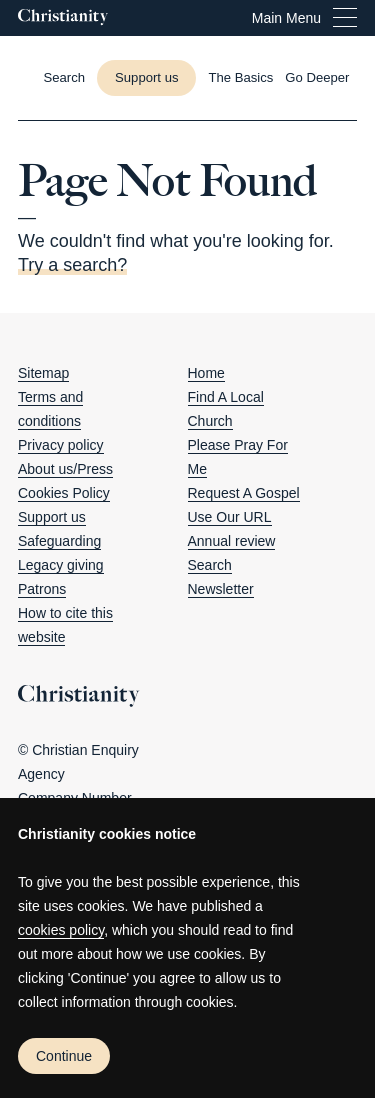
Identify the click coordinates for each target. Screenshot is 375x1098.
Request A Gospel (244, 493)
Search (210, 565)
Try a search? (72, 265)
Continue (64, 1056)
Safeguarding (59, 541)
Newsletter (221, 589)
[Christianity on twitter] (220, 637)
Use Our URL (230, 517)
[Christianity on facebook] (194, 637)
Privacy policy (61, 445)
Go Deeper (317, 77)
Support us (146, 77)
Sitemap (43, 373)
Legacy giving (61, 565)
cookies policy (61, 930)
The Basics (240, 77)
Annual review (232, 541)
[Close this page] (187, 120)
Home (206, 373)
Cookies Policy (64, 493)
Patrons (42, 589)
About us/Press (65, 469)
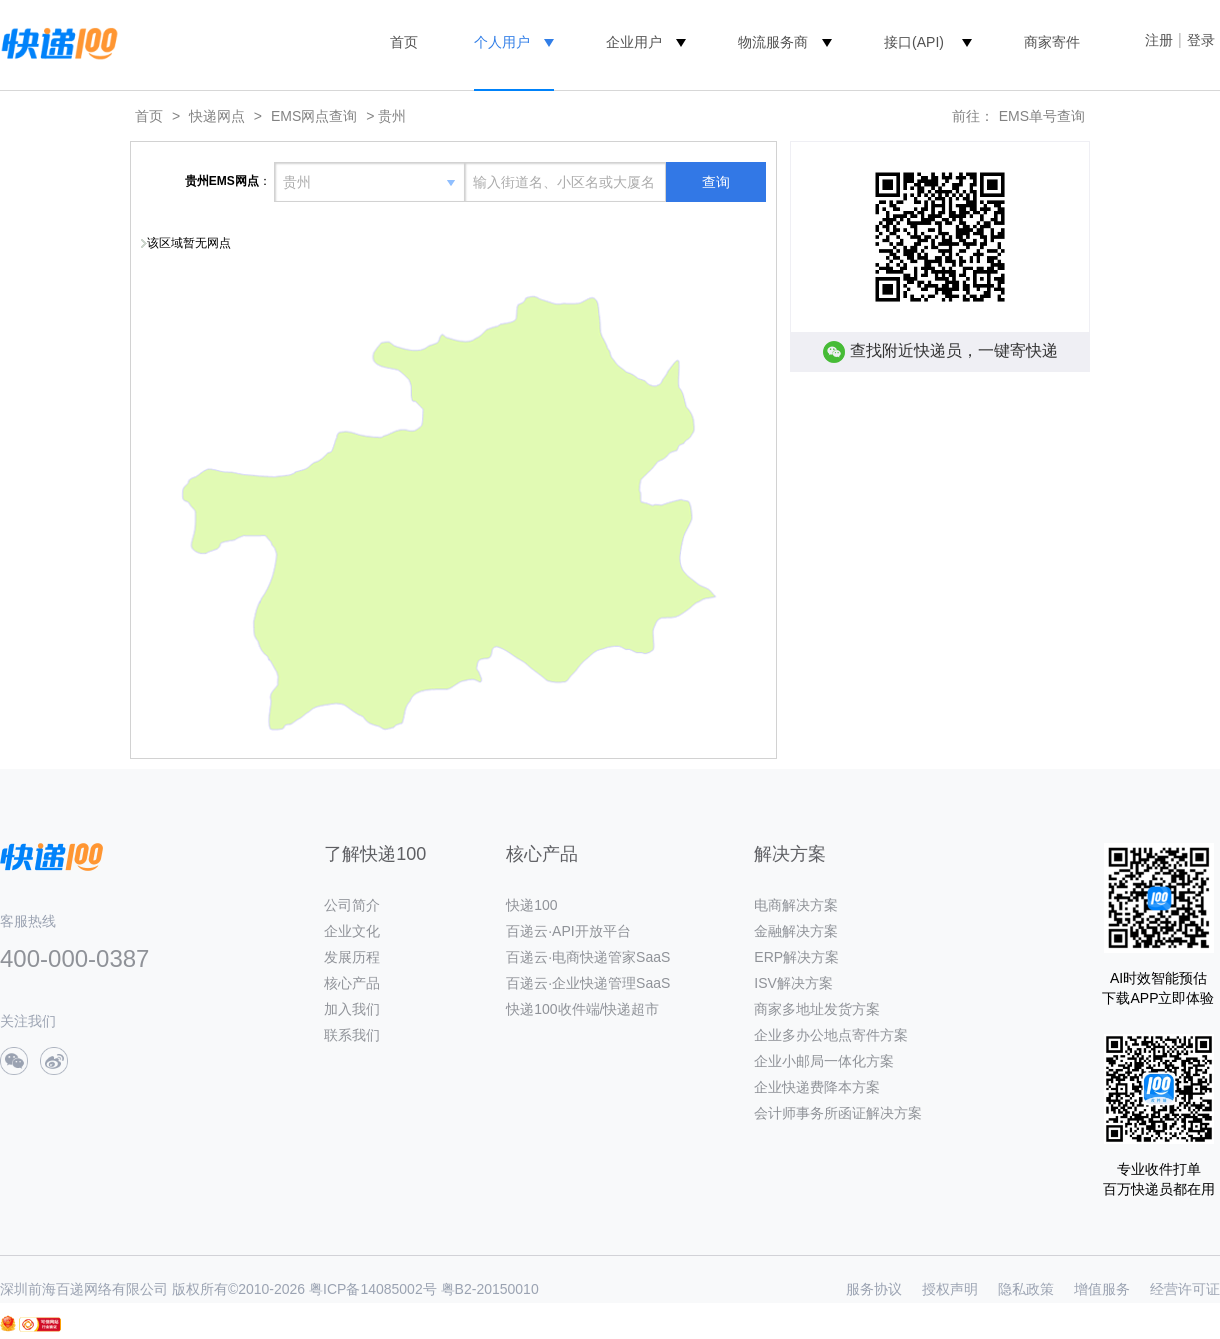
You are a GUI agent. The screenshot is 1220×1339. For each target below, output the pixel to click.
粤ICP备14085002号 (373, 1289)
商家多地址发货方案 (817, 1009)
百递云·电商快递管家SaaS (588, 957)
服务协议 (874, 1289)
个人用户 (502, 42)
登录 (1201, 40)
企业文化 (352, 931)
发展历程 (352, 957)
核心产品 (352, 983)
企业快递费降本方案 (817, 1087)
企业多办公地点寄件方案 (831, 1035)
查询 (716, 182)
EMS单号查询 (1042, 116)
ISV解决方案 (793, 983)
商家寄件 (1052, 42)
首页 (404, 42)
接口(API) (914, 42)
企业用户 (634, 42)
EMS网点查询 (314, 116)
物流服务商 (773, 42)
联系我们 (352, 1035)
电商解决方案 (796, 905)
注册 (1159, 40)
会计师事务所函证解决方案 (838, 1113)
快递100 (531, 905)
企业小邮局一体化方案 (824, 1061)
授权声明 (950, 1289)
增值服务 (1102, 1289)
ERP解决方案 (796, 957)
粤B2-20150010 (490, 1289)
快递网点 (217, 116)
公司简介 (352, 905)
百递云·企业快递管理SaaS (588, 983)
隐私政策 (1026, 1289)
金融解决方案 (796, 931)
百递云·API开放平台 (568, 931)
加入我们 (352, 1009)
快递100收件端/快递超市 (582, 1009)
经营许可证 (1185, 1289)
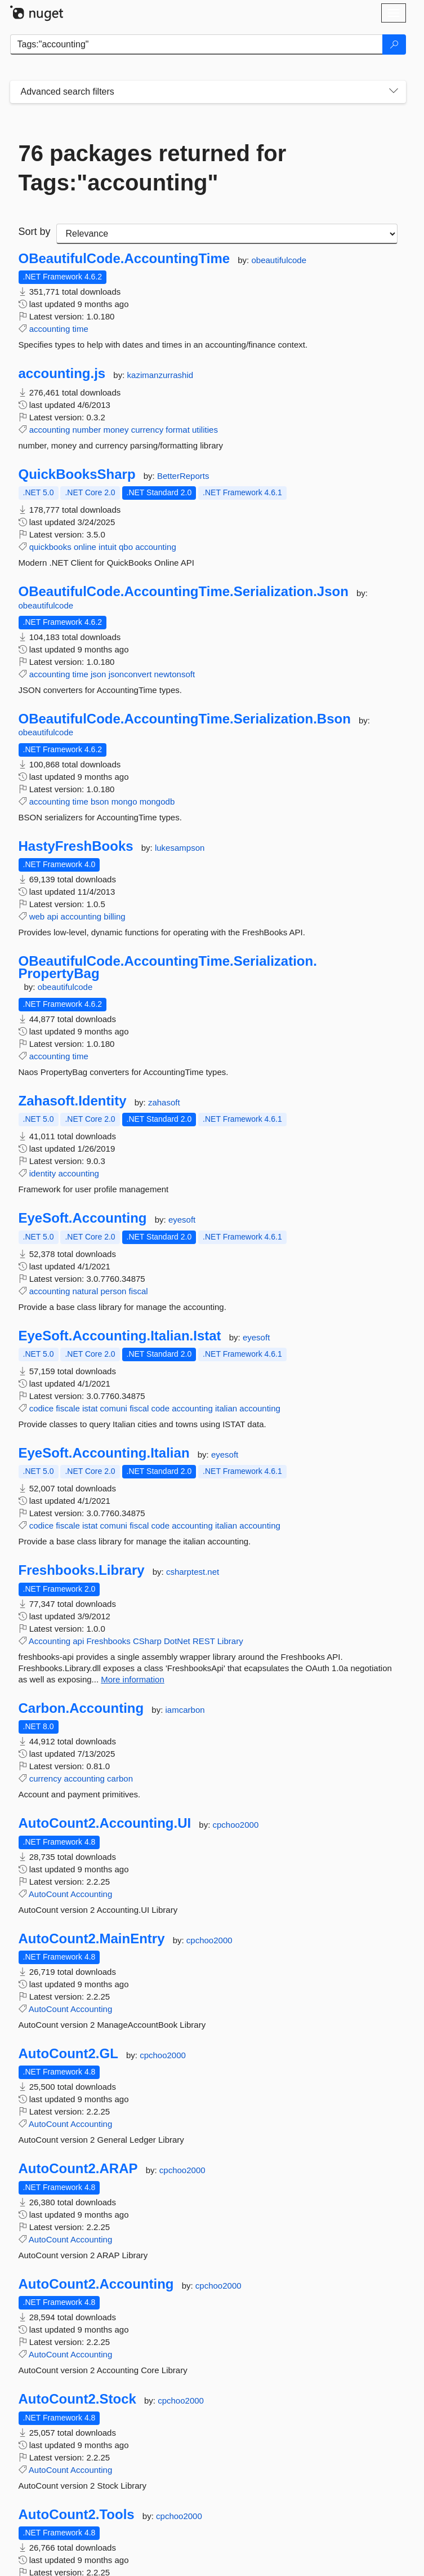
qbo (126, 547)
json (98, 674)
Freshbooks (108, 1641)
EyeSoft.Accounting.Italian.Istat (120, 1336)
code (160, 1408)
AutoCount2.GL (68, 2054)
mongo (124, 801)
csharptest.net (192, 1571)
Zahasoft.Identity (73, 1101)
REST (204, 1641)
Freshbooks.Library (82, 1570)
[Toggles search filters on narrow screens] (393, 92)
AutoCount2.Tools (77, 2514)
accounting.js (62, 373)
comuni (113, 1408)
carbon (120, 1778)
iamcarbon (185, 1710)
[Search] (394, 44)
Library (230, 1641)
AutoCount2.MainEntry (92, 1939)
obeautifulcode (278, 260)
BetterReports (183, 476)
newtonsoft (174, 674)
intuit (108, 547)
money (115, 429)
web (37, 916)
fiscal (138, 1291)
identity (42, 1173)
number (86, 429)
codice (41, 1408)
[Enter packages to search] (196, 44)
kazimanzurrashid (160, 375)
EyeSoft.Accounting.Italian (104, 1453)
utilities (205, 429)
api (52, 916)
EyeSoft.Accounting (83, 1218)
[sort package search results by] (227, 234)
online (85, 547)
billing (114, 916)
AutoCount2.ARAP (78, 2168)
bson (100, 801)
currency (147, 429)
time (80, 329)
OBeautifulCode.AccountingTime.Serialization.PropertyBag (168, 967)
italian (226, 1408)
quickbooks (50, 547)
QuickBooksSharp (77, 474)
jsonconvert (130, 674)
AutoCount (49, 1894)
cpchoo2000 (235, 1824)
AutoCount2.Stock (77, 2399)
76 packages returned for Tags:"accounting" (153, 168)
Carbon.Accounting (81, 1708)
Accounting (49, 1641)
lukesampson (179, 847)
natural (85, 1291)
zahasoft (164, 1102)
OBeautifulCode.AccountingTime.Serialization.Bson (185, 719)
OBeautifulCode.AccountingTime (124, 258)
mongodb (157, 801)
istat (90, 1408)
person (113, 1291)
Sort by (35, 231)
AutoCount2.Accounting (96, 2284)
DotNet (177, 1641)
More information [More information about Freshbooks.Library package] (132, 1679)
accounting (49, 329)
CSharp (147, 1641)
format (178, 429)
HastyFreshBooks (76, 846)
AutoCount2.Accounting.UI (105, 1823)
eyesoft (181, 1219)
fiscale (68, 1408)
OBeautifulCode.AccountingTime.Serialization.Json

§ **What to work on**
The entries above hold a line with "bson (100, 801)" and a later line with "Sort by (35, 231)". Write out exactly those lines and all lines between, nothing more.

§ **Answer to this task**
bson (100, 801)
currency (147, 429)
time (80, 329)
OBeautifulCode.AccountingTime.Serialization.PropertyBag (168, 967)
italian (226, 1408)
quickbooks (50, 547)
QuickBooksSharp (77, 474)
jsonconvert (130, 674)
AutoCount (49, 1894)
cpchoo2000 (235, 1824)
AutoCount2.Stock (77, 2399)
76 packages returned for Tags:"accounting" (153, 168)
Carbon.Accounting (81, 1708)
Accounting (49, 1641)
lukesampson (179, 847)
natural (85, 1291)
zahasoft (164, 1102)
OBeautifulCode.AccountingTime.Serialization.Bson (185, 719)
OBeautifulCode.AccountingTime (124, 258)
mongodb (157, 801)
istat (90, 1408)
person (113, 1291)
Sort by (35, 231)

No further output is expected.